Platón, siempre él, distinguía entre los placeres ciertos, los que provocan una dicha o deleite por sí mismos, y los falsos, los que simplemente satisfacen una carencia. A estos últimos adscribía el filósofo los placeres morbosos. El morbo es por definición una enfermedad, una privación. No cura, por tanto. Saturno, de Daniel Tornero, es documental y, a su modo, nace todo él de una carencia, de la necesidad de comprender qué llevó al abuelo del propio director a cometer el más abominable de los crímenes. O uno de ellos. «Todo ocurrió en 2018 y me llevó varios años procesarlo con mi familia. Sin nunca entenderlo del todo. En 2020, les planteé hacer una película que me ha llevado tres años y más de 60 horas de grabación», comenta el cineasta consciente siempre de que lo que hacía y proponía tenía algo de, quizá, morboso. El abuelo fue primero acusado y luego condenado de abuso y corrupción de menores. También tuvo que responder a la acusación de secuestro que, finalmente, quedó en coacción. En total, siete años de una pena que acaba de empezar. «Fue llevado a prisión en el momento justo en el que acabé la película», precisa Tornero.
Y sin embargo y pese al reclamo de lo evidente, nada de Saturno tiene que ver con el morbo. Con el placer tampoco, pero con ese gusto bastardo y malsano de hurgar en lo que nos hace peores, nada en absoluto. Construida a través de largo planos, el documental evita el perezoso recurso de las entrevistas para dejar que las conversaciones fluyan. La puesta en escena (o en situación, mejor) lejos de recrear nada, crea la misma vida. Y así vemos como la familia Tornero (abuelo criminal incluido) se desangra contra la íntima carencia de lo oscuro, de lo incomprensible, de lo sencillamente inaudito. De lo peor.
«Me niego a creer que la película tenga algo así como un sentido curativo o catártico. ¿Cómo curarse de algo así? Prefiero pensar que durante el largo proceso de rodaje ha habido una transformación», comenta Tornero. El director se refiere a sí mismo, pero en verdad, alude a todos y cada uno de los miembros de una familia a brazo partido contra sí misma. Solo el propio abuelo parece ajeno a nada que no sea él mismo, encerrado en una culpa que le sobrepasa, le puede y le condena. El resto se debate contra una larga sombra que todo lo cubre. En un momento dado, en el instante más grave de la película, el padre del cineasta e hijo del pederasta rompe a llorar. Le sorprende la emoción, pero, en realidad, lo que no puede dominar es el miedo, el auténtico pánico a padecer una herencia no solo terrible sino profundamente injusta. «Al final y desde el principio, mi película no es sobre la pederastia, sino sobre la herencia, la paternidad y esa masculinidad nociva que para nada es algo extraño. Está entre nosotros», razona con razón, y sin morbo, Tornero.

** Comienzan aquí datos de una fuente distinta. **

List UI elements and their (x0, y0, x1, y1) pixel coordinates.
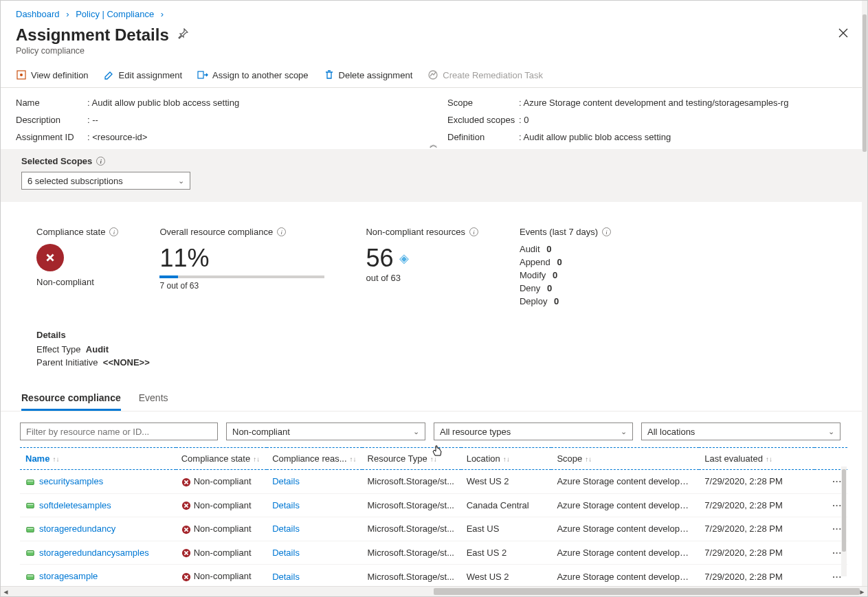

Saturno juega en todo momento a ser lo contrario de lo que podría haber sido, no exactamente de lo que parece. Se presenta desde la sinopsis como un ejercicio presuntamente morboso de introspección y acaba por ser una radiografía precisa sobre los mecanismos del horror que nos conforman. A todos. Se diría que la película habla únicamente de los que hablan y, a medida que avanza, se convierte en un retrato ajustado de todos nosotros, de los que escuchamos, de nuestras dudas, de la posibilidad de vernos sorprendidos por lo peor. En definitiva, es una película sobre la familia, cualquiera de ellas, sobre cómo la familia nos explica lo que somos y lo que nos falta. Nuestras carencias. Nuestros morbos razonados sin morbo.